A viral infection commonly found in infants and toddlers has made its way to the Florida State University campus, causing university officials to decide to cancel several events earlier in the week including fraternity rush activities.

School officials announced that several students at the school have been diagnosed with hand, foot and mouth disease. Spread through bodily contact, the disease causes blisters or legions to appear on the hands, feet, and inside the mouth, as well as a fever. There is no cure for the disease, which is more common in day-cares, kindergarten classrooms, and other places with small children, reports Caroline McMullen for The Tab.

"We are aware of more than a dozen cases so far," said Lesley Sacher, director of the FSU Health and Wellness Center in a university release.

The county health department was made aware of the situation as soon as the university found out. In addition, school officials plan to reach out to local restaurants and bars, advising them to sanitize their establishments.

The university has suggested to affected students that they isolate themselves as much as they can. Doctors have also stressed the importance of good hygiene, hand washing, and sanitation, reports Erika Fernandez for WCTV.

In order to contain the disease, school officials said they are wiping down infected dormitories with bleach as well as enacting "sanitation protocols for all public spaces on campus." It has been suggested to all living areas on campus that they disinfect and put out bottles of hand sanitizer, writes Jeffrey Schweers for The Tallahassee Democrat.

"Students should take the necessary precautions to sanitize their living and communal spaces including bathrooms," said Tom Jacobson, director of Environmental Health & Safety.

Because several fraternity members have contracted the disease, the school has decided to cancel all rush activities scheduled earlier this week as a precaution to limit the amount of exposure students have with HFMD. FSU spokeswoman Browning Brooks said that rush will continue as scheduled tonight.

The CDC states that HFMD is a "common viral illness" typically found among infants and children younger than five, although it can also occur in adults. While common symptoms include a skin rash, mouth sores, and fever, it is possible for adults to show no symptoms but still pass the disease onto others.
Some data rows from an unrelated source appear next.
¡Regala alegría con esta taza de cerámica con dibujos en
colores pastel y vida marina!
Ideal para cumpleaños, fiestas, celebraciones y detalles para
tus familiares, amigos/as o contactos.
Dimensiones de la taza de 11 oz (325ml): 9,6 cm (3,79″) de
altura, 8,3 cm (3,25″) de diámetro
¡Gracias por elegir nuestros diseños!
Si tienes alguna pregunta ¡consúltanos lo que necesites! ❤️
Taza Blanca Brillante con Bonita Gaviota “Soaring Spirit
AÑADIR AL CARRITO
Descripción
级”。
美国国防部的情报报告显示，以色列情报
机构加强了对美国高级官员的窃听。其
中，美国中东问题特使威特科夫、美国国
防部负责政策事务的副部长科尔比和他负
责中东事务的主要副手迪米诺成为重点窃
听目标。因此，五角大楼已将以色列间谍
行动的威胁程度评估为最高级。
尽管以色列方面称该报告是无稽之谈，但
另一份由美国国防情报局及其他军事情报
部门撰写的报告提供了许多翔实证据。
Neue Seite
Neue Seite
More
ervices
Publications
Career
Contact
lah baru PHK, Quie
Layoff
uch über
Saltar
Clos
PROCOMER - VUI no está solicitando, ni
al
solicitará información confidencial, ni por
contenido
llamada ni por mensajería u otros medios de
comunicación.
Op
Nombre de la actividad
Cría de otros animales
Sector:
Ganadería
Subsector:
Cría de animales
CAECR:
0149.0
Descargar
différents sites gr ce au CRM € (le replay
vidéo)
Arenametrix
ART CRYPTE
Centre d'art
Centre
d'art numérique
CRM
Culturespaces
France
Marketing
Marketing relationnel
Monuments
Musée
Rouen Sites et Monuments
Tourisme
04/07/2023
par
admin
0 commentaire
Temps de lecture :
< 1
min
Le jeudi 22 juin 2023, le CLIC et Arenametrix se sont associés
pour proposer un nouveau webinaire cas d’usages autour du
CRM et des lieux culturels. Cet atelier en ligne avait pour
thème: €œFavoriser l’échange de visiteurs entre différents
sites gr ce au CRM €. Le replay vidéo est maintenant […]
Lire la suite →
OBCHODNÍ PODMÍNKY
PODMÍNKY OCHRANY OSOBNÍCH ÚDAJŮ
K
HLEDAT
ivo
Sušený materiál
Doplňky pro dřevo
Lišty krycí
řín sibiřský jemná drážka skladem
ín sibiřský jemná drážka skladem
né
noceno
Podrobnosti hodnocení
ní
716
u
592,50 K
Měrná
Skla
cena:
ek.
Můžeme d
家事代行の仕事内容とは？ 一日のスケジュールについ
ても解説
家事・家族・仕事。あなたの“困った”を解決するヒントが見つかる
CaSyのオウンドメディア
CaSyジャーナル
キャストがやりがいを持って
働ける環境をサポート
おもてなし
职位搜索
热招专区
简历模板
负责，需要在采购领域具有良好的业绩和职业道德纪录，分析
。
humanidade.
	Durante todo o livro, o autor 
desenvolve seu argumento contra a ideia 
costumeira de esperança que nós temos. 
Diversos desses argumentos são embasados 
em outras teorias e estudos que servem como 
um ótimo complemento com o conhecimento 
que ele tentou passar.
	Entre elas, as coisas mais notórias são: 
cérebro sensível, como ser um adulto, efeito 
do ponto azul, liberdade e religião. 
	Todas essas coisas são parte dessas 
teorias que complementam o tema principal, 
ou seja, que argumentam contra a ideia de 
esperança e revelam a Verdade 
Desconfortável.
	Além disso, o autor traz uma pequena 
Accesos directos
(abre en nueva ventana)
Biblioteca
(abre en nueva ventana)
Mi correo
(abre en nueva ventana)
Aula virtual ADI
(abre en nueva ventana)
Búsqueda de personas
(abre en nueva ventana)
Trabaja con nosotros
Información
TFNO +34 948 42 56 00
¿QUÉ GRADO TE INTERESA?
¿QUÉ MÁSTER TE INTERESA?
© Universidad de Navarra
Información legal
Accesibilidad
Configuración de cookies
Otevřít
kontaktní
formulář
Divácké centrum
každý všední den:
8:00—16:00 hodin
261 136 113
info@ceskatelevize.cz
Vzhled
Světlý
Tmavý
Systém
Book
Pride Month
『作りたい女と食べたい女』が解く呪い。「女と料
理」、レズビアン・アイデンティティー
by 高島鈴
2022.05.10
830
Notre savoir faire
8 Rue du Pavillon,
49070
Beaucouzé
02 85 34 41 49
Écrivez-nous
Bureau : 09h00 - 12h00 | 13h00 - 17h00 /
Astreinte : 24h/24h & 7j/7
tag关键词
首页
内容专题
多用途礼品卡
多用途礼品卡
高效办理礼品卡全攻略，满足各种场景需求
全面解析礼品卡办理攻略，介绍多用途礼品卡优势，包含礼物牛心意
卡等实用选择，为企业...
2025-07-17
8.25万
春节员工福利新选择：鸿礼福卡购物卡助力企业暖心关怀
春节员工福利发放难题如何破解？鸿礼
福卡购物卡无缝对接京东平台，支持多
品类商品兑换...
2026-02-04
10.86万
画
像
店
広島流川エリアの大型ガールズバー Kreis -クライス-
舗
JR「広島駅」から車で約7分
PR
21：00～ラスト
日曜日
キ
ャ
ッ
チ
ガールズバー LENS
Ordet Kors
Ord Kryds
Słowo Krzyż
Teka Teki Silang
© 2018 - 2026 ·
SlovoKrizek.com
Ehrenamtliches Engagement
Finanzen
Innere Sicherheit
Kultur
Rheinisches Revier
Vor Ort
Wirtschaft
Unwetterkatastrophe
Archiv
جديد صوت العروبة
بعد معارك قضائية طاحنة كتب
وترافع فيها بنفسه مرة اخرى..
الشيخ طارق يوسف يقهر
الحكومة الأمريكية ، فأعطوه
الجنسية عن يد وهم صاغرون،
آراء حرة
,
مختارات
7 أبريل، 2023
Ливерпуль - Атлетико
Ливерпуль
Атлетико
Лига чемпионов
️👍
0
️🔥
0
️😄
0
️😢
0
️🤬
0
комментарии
The disease is passed through physical contact with unwashed hands, coughing, or sneezing, or contact with blister fluid or surfaces that contain feces.

The CDC went on to say that large outbreaks of the disease are uncommon in the United States. The most common cause of the disease is the Coxsackie A16 virus.

People typically confuse HFMD with hoof-and-mouth disease, which is a different virus only affecting livestock.

Because HFMD is highly contagious, the school has stressed the important to students of taking extreme hygiene precautions until the outbreak has been handled. Officials said it takes about five days for the infection to run its course.